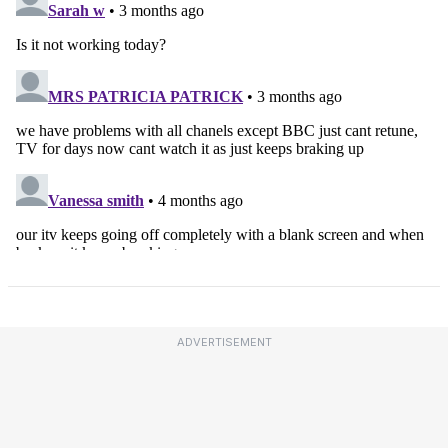
ADVERTISEMENT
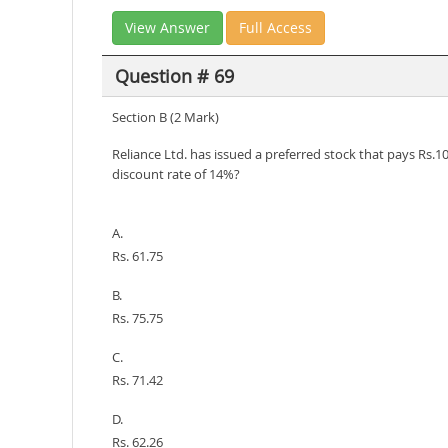
View Answer
Full Access
Question # 69
Section B (2 Mark)
Reliance Ltd. has issued a preferred stock that pays Rs.10
discount rate of 14%?
A.
Rs. 61.75
B.
Rs. 75.75
C.
Rs. 71.42
D.
Rs. 62.26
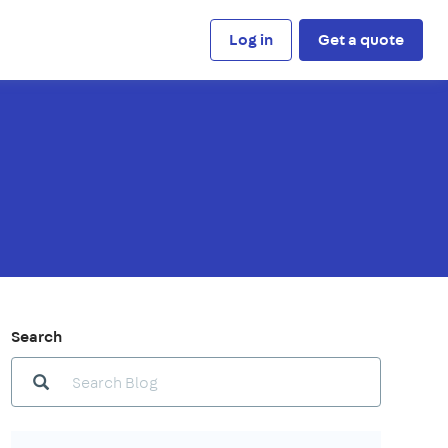
Log in
Get a quote
Search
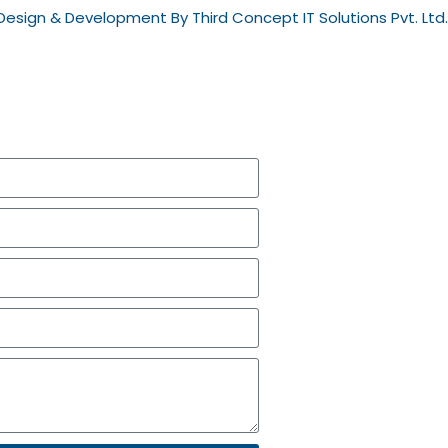
esign & Development By Third Concept IT Solutions Pvt. Ltd.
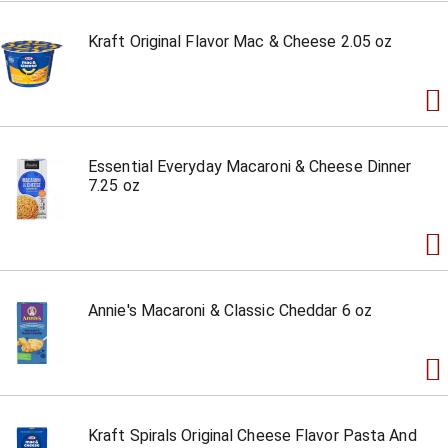
Kraft Original Flavor Mac & Cheese 2.05 oz
Essential Everyday Macaroni & Cheese Dinner
7.25 oz
Annie's Macaroni & Classic Cheddar 6 oz
Kraft Spirals Original Cheese Flavor Pasta And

▶ [EXERCISE] Read the records above. Show each line that has the string "Macaroni".

▶ [WRITTEN SOLUTION]
Essential Everyday Macaroni & Cheese Dinner
Annie's Macaroni & Classic Cheddar 6 oz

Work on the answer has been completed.